(Page-level text extractions)
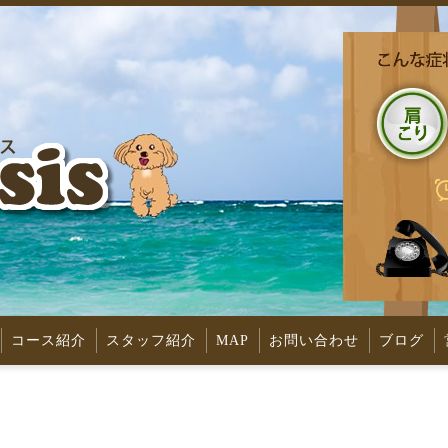
コース紹介
スタッフ紹介
MAP
お問い合わせ
ブログ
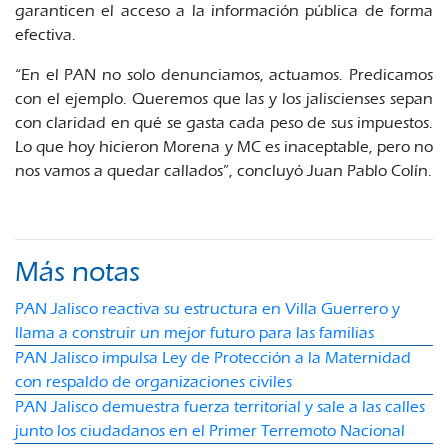
garanticen el acceso a la información pública de forma
efectiva.
“En el PAN no solo denunciamos, actuamos. Predicamos
con el ejemplo. Queremos que las y los jaliscienses sepan
con claridad en qué se gasta cada peso de sus impuestos.
Lo que hoy hicieron Morena y MC es inaceptable, pero no
nos vamos a quedar callados”, concluyó Juan Pablo Colín.
Más notas
PAN Jalisco reactiva su estructura en Villa Guerrero y
llama a construir un mejor futuro para las familias
PAN Jalisco impulsa Ley de Protección a la Maternidad
con respaldo de organizaciones civiles
PAN Jalisco demuestra fuerza territorial y sale a las calles
junto los ciudadanos en el Primer Terremoto Nacional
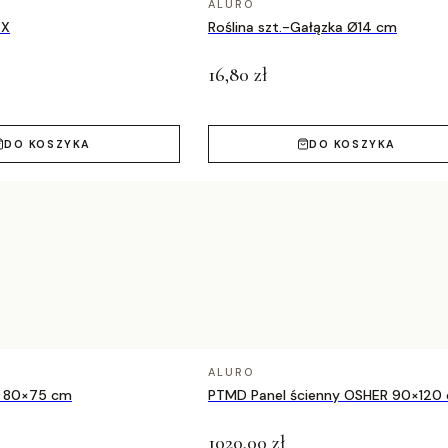
ALURO
EX
Roślina szt.-Gałązka Ø14 cm
16,80 zł
DO KOSZYKA
DO KOSZYKA
ALURO
 80×75 cm
PTMD Panel ścienny OSHER 90×120
1020,00 zł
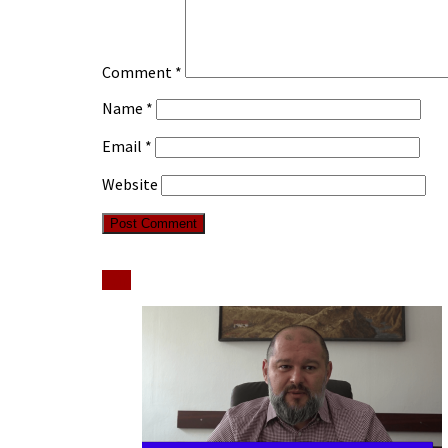
Comment
*
Name
*
Email
*
Website
Stiri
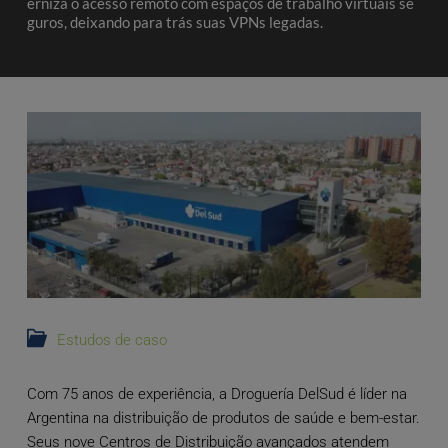
erniza o acesso remoto com espaços de trabalho virtuais se
guros, deixando para trás suas VPNs legadas.
Estudos de caso
Com 75 anos de experiência, a Droguería DelSud é líder na
Argentina na distribuição de produtos de saúde e bem-estar.
Seus nove Centros de Distribuição avançados atendem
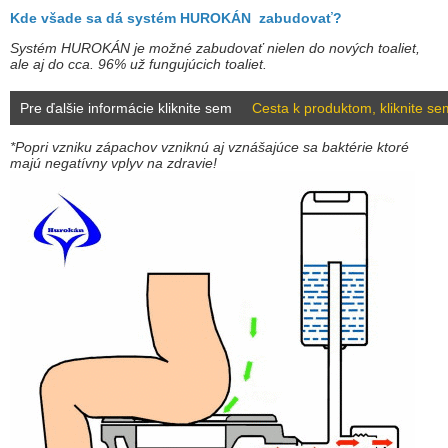
Kde všade sa dá systém HUROKÁN zabudovať?
Systém HUROKÁN je možné zabudovať nielen do nových toaliet,
ale aj do cca. 96% už fungujúcich toaliet.
Pre ďalšie informácie kliknite sem
Cesta k produktom, kliknite se
*Popri vzniku zápachov vzniknú aj vznášajúce sa baktérie ktoré
majú negatívny vplyv na zdravie!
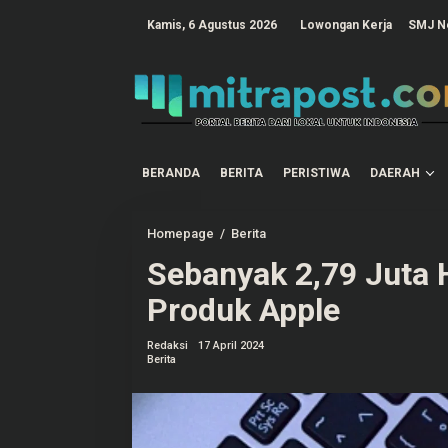
L
e
tutup
Kamis, 6 Agustus 2026
Lowongan Kerja
SMJ N
w
a
t
i
k
e
k
o
n
t
BERANDA
BERITA
PERISTIWA
DAERAH
e
n
Homepage
/
Berita
S
e
Sebanyak 2,79 Juta 
b
a
n
Produk Apple
y
a
k
Redaksi
17 April 2024
2
Berita
,
7
9
J
u
t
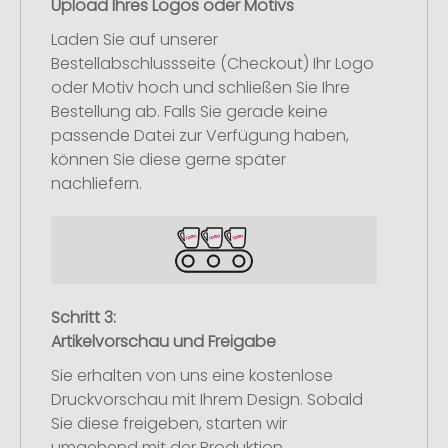
Upload Ihres Logos oder Motivs
Laden Sie auf unserer
Bestellabschlussseite (Checkout) Ihr Logo
oder Motiv hoch und schließen Sie Ihre
Bestellung ab. Falls Sie gerade keine
passende Datei zur Verfügung haben,
können Sie diese gerne später
nachliefern.
Schritt 3:
Artikelvorschau und Freigabe
Sie erhalten von uns eine kostenlose
Druckvorschau mit Ihrem Design. Sobald
Sie diese freigeben, starten wir
umgehend mit der Produktion.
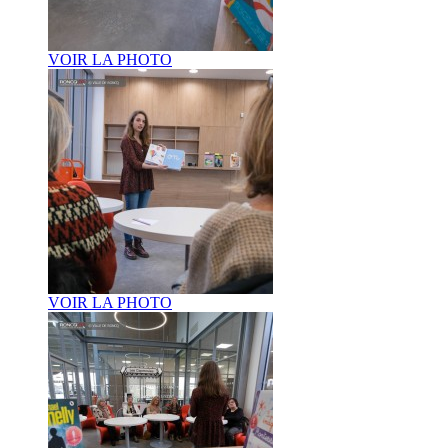
VOIR LA PHOTO
VOIR LA PHOTO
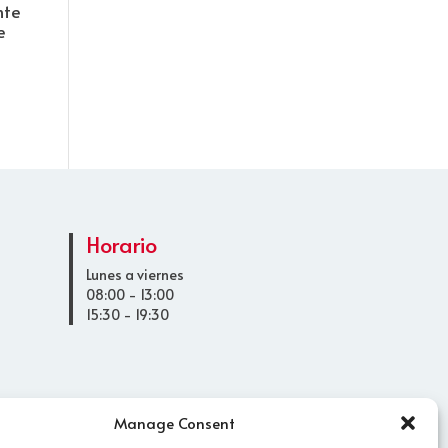
nte
e
Horario
Lunes a viernes
08:00 - 13:00
15:30 - 19:30
Manage Consent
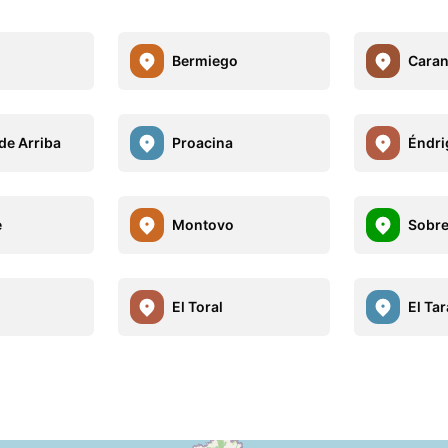
Bermiego
Caran
de Arriba
Proacina
Éndri
e
Montovo
Sobr
El Toral
El Ta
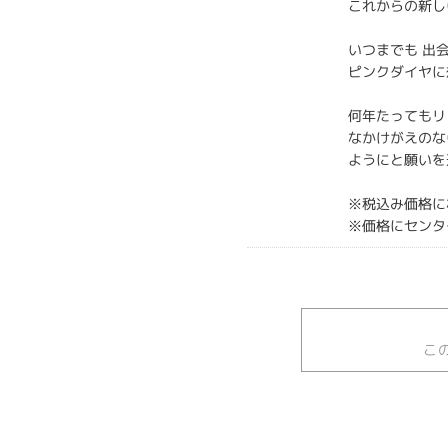
これからの新し
いつまでも 出
ピンクダイヤに
何年たってもリ
なかけがえのな
ようにと願いを
※税込み価格に
※価格にセンタ
こ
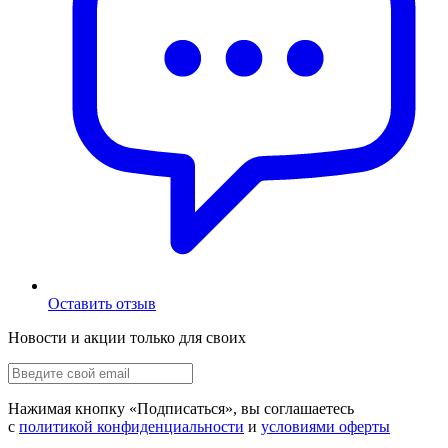
Оставить отзыв
Новости и акции только для своих
Нажимая кнопку «
Подписаться
», вы соглашаетесь
с
политикой конфиденциальности
и
условиями оферты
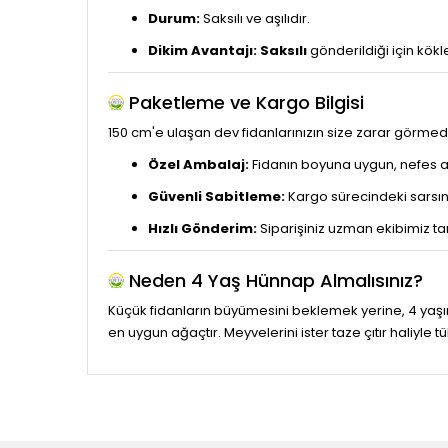
Durum:
Saksılı ve aşılıdır.
Dikim Avantajı:
Saksılı
gönderildiği için kök
Paketleme ve Kargo Bilgisi
150 cm'e ulaşan dev fidanlarınızın size zarar görme
Özel Ambalaj:
Fidanın boyuna uygun, nefes al
Güvenli Sabitleme:
Kargo sürecindeki sarsınt
Hızlı Gönderim:
Siparişiniz uzman ekibimiz ta
Neden 4 Yaş Hünnap Almalısınız?
Küçük fidanların büyümesini beklemek yerine, 4 yaş
en uygun ağaçtır. Meyvelerini ister taze çıtır haliyle tü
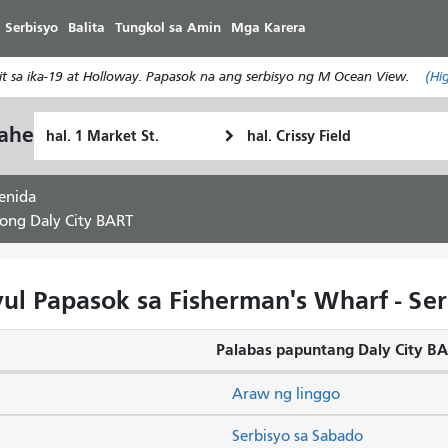
Laktawan
 Serbisyo
Balita
Tungkol sa Amin
Mga Karera
ang
pangunahing
 sa ika-19 at Holloway. Papasok na ang serbisyo ng M Ocean View.
(Hi
nilalaman
Panimulang
Lokasyon
yahe
Paano
Lokasyon
ng
ko
Pagtatapos
gustong
enida
maglakbay
ong Daly City BART
ul Papasok sa Fisherman's Wharf - Se
Palabas papuntang Daly City B
Araw ng linggo
Serbisyo sa Sabado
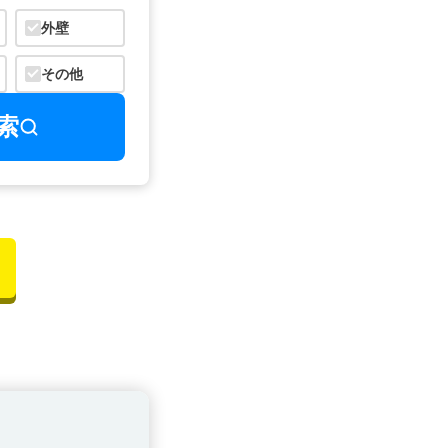
外壁
その他
索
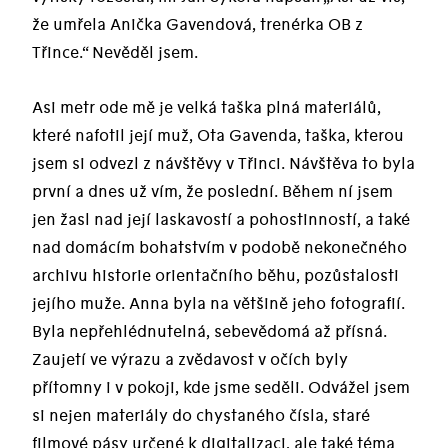
že umřela Anička Gavendová, trenérka OB z
Třince.“ Nevěděl jsem.
Asi metr ode mě je velká taška plná materiálů,
které nafotil její muž, Ota Gavenda, taška, kterou
jsem si odvezl z návštěvy v Třinci. Návštěva to byla
první a dnes už vím, že poslední. Během ní jsem
jen žasl nad její laskavostí a pohostinností, a také
nad domácím bohatstvím v podobě nekonečného
archivu historie orientačního běhu, pozůstalosti
jejího muže. Anna byla na většině jeho fotografií.
Byla nepřehlédnutelná, sebevědomá až přísná.
Zaujetí ve výrazu a zvědavost v očích byly
přítomny i v pokoji, kde jsme seděli. Odvážel jsem
si nejen materiály do chystaného čísla, staré
filmové pásy určené k digitalizaci, ale také téma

▸ PROBLEM STATEMENT
Leaving out any pictures, write the records above out exactly as they are.

▸ EXERCISE ANSWER
コース紹介
スタッフ紹介
MAP
お問い合わせ
ブログ
garanticen el acceso a la información pública de forma
efectiva.
“En el PAN no solo denunciamos, actuamos. Predicamos
con el ejemplo. Queremos que las y los jaliscienses sepan
con claridad en qué se gasta cada peso de sus impuestos.
Lo que hoy hicieron Morena y MC es inaceptable, pero no
nos vamos a quedar callados”, concluyó Juan Pablo Colín.
Más notas
PAN Jalisco reactiva su estructura en Villa Guerrero y
llama a construir un mejor futuro para las familias
PAN Jalisco impulsa Ley de Protección a la Maternidad
con respaldo de organizaciones civiles
PAN Jalisco demuestra fuerza territorial y sale a las calles
junto los ciudadanos en el Primer Terremoto Nacional
ALURO
EX
Roślina szt.-Gałązka Ø14 cm
16,80 zł
DO KOSZYKA
DO KOSZYKA
ALURO
 80×75 cm
PTMD Panel ścienny OSHER 90×120
1020,00 zł
Comment
*
Name
*
Email
*
Website
Stiri
erniza o acesso remoto com espaços de trabalho virtuais se
guros, deixando para trás suas VPNs legadas.
Estudos de caso
Com 75 anos de experiência, a Droguería DelSud é líder na
Argentina na distribuição de produtos de saúde e bem-estar.
Seus nove Centros de Distribuição avançados atendem
Kde všade sa dá systém HUROKÁN zabudovať?
Systém HUROKÁN je možné zabudovať nielen do nových toaliet,
ale aj do cca. 96% už fungujúcich toaliet.
Pre ďalšie informácie kliknite sem
Cesta k produktom, kliknite se
*Popri vzniku zápachov vzniknú aj vznášajúce sa baktérie ktoré
majú negatívny vplyv na zdravie!
L
e
tutup
Kamis, 6 Agustus 2026
Lowongan Kerja
SMJ N
w
a
t
i
k
e
k
o
n
t
BERANDA
BERITA
PERISTIWA
DAERAH
e
n
Homepage
/
Berita
S
e
Sebanyak 2,79 Juta 
b
a
n
Produk Apple
y
a
k
Redaksi
17 April 2024
2
Berita
,
7
9
J
u
t
Upload Ihres Logos oder Motivs
Laden Sie auf unserer
Bestellabschlussseite (Checkout) Ihr Logo
oder Motiv hoch und schließen Sie Ihre
Bestellung ab. Falls Sie gerade keine
passende Datei zur Verfügung haben,
können Sie diese gerne später
nachliefern.
Schritt 3:
Artikelvorschau und Freigabe
Sie erhalten von uns eine kostenlose
Druckvorschau mit Ihrem Design. Sobald
Sie diese freigeben, starten wir
umgehend mit der Produktion.
VOIR LA PHOTO
VOIR LA PHOTO
nte
e
Horario
Lunes a viernes
08:00 - 13:00
15:30 - 19:30
Manage Consent
Bermiego
Caran
de Arriba
Proacina
Éndri
e
Montovo
Sobr
El Toral
El Ta
これからの新し
いつまでも 出
ピンクダイヤに
何年たってもリ
なかけがえのな
ようにと願いを
※税込み価格に
※価格にセンタ
こ
Оставить отзыв
Новости и акции только для своих
Нажимая кнопку «
Подписаться
», вы соглашаетесь
с
политикой конфиденциальности
и
условиями оферты
Durum:
Saksılı ve aşılıdır.
Dikim Avantajı:
Saksılı
gönderildiği için kök
Paketleme ve Kargo Bilgisi
150 cm'e ulaşan dev fidanlarınızın size zarar görme
Özel Ambalaj:
Fidanın boyuna uygun, nefes al
Güvenli Sabitleme:
Kargo sürecindeki sarsınt
Hızlı Gönderim:
Siparişiniz uzman ekibimiz ta
Neden 4 Yaş Hünnap Almalısınız?
Küçük fidanların büyümesini beklemek yerine, 4 yaş
en uygun ağaçtır. Meyvelerini ister taze çıtır haliyle tü
Laktawan
 Serbisyo
Balita
Tungkol sa Amin
Mga Karera
ang
pangunahing
 sa ika-19 at Holloway. Papasok na ang serbisyo ng M Ocean View.
(Hi
nilalaman
Panimulang
Lokasyon
yahe
Paano
Lokasyon
ng
ko
Pagtatapos
gustong
enida
maglakbay
ong Daly City BART
ul Papasok sa Fisherman's Wharf - Se
Palabas papuntang Daly City B
Araw ng linggo
Serbisyo sa Sabado
外壁
その他
索
že umřela Anička Gavendová, trenérka OB z
Třince.“ Nevěděl jsem.
Asi metr ode mě je velká taška plná materiálů,
které nafotil její muž, Ota Gavenda, taška, kterou
jsem si odvezl z návštěvy v Třinci. Návštěva to byla
první a dnes už vím, že poslední. Během ní jsem
jen žasl nad její laskavostí a pohostinností, a také
nad domácím bohatstvím v podobě nekonečného
archivu historie orientačního běhu, pozůstalosti
jejího muže. Anna byla na většině jeho fotografií.
Byla nepřehlédnutelná, sebevědomá až přísná.
Zaujetí ve výrazu a zvědavost v očích byly
přítomny i v pokoji, kde jsme seděli. Odvážel jsem
si nejen materiály do chystaného čísla, staré
filmové pásy určené k digitalizaci, ale také téma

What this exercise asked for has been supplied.